**REQUIREMENT**. Every line in the records below between the one holding "precisa ser retirado" and the one holding "u cara. Customizar roupas que já estão no", inclusive, is to be set down exactly; all other lines are to be left out.

**Dataset records**.
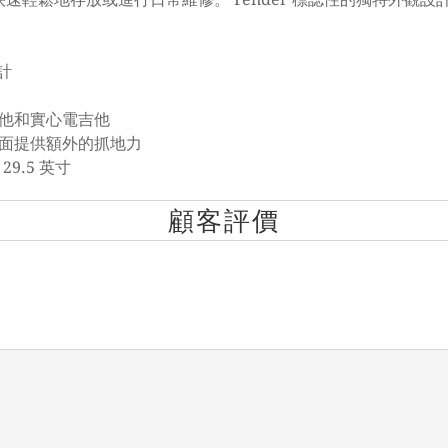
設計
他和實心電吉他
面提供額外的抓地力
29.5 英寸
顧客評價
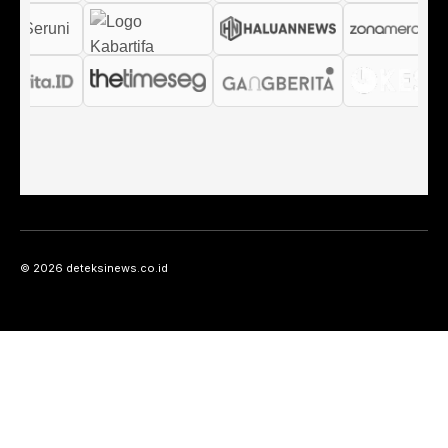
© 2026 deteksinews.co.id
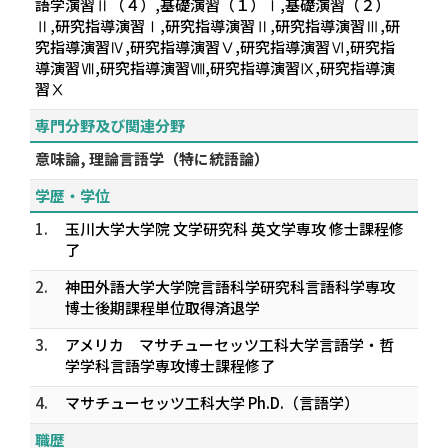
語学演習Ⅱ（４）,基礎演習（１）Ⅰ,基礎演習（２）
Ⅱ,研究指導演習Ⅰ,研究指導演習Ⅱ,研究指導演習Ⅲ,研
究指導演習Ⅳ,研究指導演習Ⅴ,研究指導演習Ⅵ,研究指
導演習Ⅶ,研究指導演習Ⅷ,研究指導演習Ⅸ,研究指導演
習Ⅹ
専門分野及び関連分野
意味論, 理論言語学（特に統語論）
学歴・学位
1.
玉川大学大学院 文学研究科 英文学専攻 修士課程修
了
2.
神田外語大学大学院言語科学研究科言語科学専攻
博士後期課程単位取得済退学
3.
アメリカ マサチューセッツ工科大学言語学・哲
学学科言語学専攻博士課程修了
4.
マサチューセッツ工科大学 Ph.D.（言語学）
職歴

...

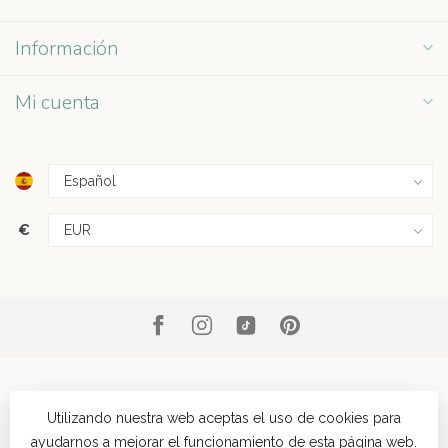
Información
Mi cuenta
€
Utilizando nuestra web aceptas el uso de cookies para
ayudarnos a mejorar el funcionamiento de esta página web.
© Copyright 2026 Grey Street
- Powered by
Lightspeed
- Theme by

==

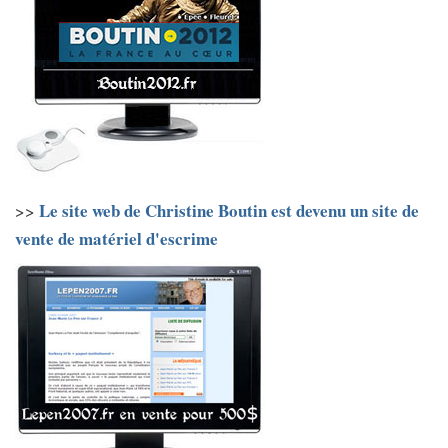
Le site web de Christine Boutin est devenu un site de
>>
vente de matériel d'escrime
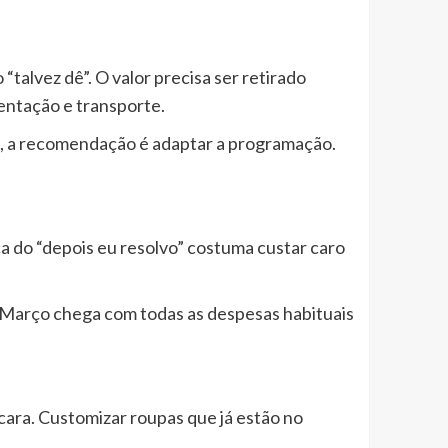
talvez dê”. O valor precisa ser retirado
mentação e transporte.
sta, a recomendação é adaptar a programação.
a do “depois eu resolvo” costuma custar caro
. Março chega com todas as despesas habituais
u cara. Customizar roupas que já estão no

**OUTPUT FOR THIS EXERCISE**.
talvez dê”. O valor precisa ser retirado
mentação e transporte.
sta, a recomendação é adaptar a programação.
a do “depois eu resolvo” costuma custar caro
. Março chega com todas as despesas habituais
u cara. Customizar roupas que já estão no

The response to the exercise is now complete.